Lucy Arbell dans le rôle de Thérèse en 1907

On le voit, ses prestations scéniques sont majoritairement dévolues aux ouvrages de Jules Massenet. A côté de cette activité scénique, la chanteuse proposait régulièrement des récitals ou participait à des concerts caritatifs. Mais malheureusement, à la disparition de son protecteur qui semblait l’imposer assez régulièrement, les engagements se tarirent passant de plus de 70 représentations à 5 en 3 ans. La suite de son activité sera en dents de scies mais ne retrouvera jamais le nombre des années fastes. Majoritairement, ces représentations étaient liées à des reprises d’opéra composés pour elle (pour 1921 par exemple, elle chantera 7 fois Cléopâtre et 3 fois Thérèse… et rien d’autre). La question posée par Hervé Oléon est de savoir pourquoi cette carrière s’est aussi rapidement arrêtée… on soupçonne une détérioration de l’instrument, mais les critiques montrent que la voix était depuis le début assez modeste et reposait avant tout sur une grande expressivité. On peut penser que l’obstination de Massenet à l’imposer a joué en sa défaveur… mais il y a aussi la mauvaise réputation qu’elle avait à plusieurs titres. Elle semble avoir régulièrement annulé ses engagements au dernier moment et la femme du compositeur l’a rapidement considérée comme une profiteuse voir une rivale à la mort de son mari. Et puis il y eut l’affaire Cléopâtre

Lucy Arbell dans le rôle d’Amahelli (Bacchus) en 1909

En possession d’écrits de la main du compositeur, Lucy Arbell était persuadé qu’elle aurait la création de Cléopâtre. Mais tout se passa dans son dos : la femme de Massenet et le directeur de l’Opéra de Monte-Carlo se mirent d’accord pour la création. Ils n’en dirent mot à la chanteuse et pire que tout, ils engagèrent une soprano pour chanteur le rôle titre, mutilant du coup la partition afin de l’adapter aux moyens de cette chanteuse. Ce n’était donc en aucun cas l’ouvrage tel que Massenet l’avait voulu qui a été offert : changement de tessiture, coupures diverses, modification de la ligne de chant… Tout le travail effectué de concert par les deux artistes était jeté aux orties. Mal conseillée par l’éditeur de Jules Massenet notamment, Lucy Arbell attaqua l’Opéra de Monte-Carlo pour empêcher les représentations. Après de nombreuses séances, la jeune femme sera finalement déboutée et humiliée. Selon la volonté de Massenet ce personnage était à elle et elle continuera à se battre pour empêcher qu’il ne soit chanté par d’autres cantatrices, souvent en pure perte… allant jusqu’à accepter d’être en deuxième distribution pour pouvoir enfin chanter l’ouvrage. Ce sera au final Nantes puis Bordeaux qui lui permettront de chanter cet ouvrage pour son plus grand plaisir !

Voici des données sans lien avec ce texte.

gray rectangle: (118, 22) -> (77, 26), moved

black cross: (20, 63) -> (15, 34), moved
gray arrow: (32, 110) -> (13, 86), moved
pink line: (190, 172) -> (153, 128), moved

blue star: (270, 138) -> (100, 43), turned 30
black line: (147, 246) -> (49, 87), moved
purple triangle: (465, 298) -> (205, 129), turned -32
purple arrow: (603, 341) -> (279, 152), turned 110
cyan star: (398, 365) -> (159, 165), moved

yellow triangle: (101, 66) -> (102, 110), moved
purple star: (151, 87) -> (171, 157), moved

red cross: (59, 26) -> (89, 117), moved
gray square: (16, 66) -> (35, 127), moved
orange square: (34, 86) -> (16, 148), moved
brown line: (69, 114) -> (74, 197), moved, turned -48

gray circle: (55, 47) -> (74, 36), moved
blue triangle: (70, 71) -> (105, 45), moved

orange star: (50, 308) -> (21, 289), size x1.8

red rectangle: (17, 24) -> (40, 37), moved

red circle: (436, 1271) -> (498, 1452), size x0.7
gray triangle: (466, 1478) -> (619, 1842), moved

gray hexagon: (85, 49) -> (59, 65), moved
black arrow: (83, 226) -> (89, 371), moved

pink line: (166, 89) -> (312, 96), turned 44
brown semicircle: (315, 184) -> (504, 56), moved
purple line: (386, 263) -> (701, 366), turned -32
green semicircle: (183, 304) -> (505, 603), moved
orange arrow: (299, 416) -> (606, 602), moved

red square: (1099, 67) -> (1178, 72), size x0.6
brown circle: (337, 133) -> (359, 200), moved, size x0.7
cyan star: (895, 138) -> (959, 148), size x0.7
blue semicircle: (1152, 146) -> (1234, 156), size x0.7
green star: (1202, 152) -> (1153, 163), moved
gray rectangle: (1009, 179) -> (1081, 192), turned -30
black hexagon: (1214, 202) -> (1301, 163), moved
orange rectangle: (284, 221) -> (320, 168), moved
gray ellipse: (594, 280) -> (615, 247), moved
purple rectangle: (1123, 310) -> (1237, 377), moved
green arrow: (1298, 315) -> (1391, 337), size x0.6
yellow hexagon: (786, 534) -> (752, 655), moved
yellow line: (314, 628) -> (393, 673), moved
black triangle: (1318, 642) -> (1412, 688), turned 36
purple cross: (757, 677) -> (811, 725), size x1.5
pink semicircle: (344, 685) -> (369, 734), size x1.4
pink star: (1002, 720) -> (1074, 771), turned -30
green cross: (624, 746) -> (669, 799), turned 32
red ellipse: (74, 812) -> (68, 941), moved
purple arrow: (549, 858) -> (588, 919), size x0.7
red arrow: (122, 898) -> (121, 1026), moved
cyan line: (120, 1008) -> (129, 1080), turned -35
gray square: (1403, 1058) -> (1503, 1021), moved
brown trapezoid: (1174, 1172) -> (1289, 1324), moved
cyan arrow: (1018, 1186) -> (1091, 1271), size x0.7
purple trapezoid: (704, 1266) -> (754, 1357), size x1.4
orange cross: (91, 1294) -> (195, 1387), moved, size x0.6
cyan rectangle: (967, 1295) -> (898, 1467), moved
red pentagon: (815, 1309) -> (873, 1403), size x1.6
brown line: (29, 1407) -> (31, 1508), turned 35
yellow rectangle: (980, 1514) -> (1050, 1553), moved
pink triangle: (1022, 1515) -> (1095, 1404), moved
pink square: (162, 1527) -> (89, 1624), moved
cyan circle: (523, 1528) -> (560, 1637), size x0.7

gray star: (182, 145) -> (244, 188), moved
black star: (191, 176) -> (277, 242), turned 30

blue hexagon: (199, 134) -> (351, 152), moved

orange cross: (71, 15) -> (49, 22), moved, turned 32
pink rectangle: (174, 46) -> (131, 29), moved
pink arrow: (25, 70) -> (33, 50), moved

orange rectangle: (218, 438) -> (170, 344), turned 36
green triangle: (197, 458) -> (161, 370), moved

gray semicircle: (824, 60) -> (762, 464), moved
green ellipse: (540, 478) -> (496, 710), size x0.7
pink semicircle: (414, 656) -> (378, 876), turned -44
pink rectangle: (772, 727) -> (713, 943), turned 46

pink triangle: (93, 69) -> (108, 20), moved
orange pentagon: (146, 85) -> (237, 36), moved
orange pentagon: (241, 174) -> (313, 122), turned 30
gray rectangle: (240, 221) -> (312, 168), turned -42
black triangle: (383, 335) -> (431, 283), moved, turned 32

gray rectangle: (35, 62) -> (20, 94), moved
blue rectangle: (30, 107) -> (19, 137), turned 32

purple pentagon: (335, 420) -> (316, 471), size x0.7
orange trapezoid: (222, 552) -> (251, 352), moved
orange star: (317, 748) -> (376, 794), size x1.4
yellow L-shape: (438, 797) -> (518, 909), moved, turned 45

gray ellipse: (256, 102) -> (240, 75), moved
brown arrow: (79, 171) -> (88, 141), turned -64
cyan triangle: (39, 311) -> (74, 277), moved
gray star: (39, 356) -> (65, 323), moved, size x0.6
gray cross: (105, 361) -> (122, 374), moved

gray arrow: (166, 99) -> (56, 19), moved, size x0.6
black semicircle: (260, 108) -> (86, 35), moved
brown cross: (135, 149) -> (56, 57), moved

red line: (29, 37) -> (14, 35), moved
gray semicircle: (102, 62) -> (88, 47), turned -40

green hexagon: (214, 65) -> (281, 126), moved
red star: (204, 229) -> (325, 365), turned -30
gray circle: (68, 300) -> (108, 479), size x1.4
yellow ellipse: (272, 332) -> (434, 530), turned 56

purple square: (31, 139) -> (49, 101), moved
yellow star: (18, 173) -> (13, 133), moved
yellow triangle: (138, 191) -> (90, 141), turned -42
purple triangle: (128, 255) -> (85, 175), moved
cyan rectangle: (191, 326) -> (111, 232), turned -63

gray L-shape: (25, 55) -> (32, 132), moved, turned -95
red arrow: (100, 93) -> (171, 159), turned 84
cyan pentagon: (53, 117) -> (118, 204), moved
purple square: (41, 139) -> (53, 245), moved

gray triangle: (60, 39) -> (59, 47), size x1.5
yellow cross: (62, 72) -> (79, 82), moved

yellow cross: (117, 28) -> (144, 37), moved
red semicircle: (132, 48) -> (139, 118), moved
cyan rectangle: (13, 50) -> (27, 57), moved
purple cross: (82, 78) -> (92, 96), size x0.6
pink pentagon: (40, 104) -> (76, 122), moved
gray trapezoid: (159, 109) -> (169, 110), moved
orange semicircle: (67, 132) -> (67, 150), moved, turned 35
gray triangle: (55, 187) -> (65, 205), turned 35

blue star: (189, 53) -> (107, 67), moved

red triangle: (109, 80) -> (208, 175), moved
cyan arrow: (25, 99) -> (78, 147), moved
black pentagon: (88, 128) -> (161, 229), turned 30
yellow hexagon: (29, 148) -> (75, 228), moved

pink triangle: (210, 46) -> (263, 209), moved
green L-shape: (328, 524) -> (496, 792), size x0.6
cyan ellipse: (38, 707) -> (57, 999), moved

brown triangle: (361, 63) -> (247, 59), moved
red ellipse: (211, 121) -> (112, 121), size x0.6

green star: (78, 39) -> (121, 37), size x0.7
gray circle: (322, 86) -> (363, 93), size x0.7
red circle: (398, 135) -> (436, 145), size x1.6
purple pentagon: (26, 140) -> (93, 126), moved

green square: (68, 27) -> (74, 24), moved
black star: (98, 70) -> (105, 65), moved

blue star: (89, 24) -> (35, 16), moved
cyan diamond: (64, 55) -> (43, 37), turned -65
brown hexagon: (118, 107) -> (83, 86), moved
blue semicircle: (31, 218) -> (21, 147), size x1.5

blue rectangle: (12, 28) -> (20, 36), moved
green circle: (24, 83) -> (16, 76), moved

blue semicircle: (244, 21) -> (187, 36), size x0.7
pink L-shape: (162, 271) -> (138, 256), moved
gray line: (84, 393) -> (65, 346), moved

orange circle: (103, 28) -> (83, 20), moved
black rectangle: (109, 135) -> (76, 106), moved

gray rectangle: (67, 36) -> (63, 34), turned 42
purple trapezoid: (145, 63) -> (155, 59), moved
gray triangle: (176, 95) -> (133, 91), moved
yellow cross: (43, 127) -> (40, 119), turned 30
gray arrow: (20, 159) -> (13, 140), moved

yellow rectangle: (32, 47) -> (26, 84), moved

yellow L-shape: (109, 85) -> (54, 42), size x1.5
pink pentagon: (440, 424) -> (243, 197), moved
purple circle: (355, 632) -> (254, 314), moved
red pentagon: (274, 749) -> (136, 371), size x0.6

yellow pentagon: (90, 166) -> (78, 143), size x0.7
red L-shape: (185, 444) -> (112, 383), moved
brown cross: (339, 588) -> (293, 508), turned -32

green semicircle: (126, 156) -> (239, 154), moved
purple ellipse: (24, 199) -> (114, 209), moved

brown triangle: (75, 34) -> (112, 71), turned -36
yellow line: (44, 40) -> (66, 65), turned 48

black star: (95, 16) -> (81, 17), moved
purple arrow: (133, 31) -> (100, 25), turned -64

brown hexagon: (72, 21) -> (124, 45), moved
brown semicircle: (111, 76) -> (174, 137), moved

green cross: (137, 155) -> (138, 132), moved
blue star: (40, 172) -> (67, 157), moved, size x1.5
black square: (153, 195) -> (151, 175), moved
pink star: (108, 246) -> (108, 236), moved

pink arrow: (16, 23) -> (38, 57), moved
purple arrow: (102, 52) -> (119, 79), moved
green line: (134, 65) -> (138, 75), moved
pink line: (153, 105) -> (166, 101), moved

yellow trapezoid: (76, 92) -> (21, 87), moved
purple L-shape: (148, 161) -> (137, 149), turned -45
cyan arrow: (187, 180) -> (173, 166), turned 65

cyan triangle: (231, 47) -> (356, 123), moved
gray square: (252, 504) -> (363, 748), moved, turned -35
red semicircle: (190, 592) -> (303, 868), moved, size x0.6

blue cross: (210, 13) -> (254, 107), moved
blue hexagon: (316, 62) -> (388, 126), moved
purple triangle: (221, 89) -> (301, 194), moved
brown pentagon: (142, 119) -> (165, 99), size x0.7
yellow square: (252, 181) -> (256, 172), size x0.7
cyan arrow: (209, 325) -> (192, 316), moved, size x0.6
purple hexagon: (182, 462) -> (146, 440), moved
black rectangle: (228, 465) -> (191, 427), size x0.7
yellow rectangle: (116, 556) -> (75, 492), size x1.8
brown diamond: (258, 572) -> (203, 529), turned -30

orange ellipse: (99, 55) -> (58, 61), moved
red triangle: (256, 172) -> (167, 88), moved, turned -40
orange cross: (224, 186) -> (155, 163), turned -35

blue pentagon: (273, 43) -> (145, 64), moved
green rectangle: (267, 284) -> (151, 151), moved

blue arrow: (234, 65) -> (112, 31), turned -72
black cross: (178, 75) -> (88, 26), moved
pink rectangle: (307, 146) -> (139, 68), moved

Lucy Arbell (Dulcinée) et Fyodor Chaliapine (Don Quichotte)

Mais cette méchanceté de la femme et de la fille de Massenet à son encontre, d’où venait-elle ? Bonne question car il semble que les relations étaient assez bonnes au début entre elle et la famille Massenet. La femme du compositeur n’était pas une épouse très présente alors que sa fille n’avait pas beaucoup de lien avec son père. Peut-être que les gens parlaient de voir ce vieillard et cette jeune fille aussi proches. Mais selon toutes probabilités, la relation n’était rien de plus qu’une relation père-fille qui s’était développée entre les deux artistes. Car Lucy Arbell n’avait jamais connu son père alors que Massenet trouvait en elle une jeune femme avec qui il pouvait parler de son art. Elle fut d’ailleurs beaucoup plus présente que la famille du compositeur afin d’aider le malade durant ses crises. Très pieuse et prévenante, elle a été un soutien sans faille pour le vieil homme.

Lucy Arbell dans le rôle de Posthumia (Roma) en 1912

Après sa retraite légèrement forcée des scènes, Lucy Arbell se consacra aux bonnes œuvres de l’Orphelinat des Arts. Dévolu aux orphelins d’artistes, cette association accueillait de nombreux enfants à l’année et l’ancienne cantatrice (qui avait été au plus haut comme l’attestent sa partitions à des publicités renommées) devint présidente de cet orphelinat et le sauva durant la seconde guerre mondiale, accueillant les enfants dans ses propriétés lorsqu’il était trop risqué de continuer à résider en région parisienne. Jusqu’aux derniers jours de sa vie elle resta active pour les autres. Elle avait déjà participé à de nombreux concerts dédiés aux artistes dans le besoin, elle était allé sur la ligne de front durant la première guerre mondiale… et ces enfants seront sa raison de vivre.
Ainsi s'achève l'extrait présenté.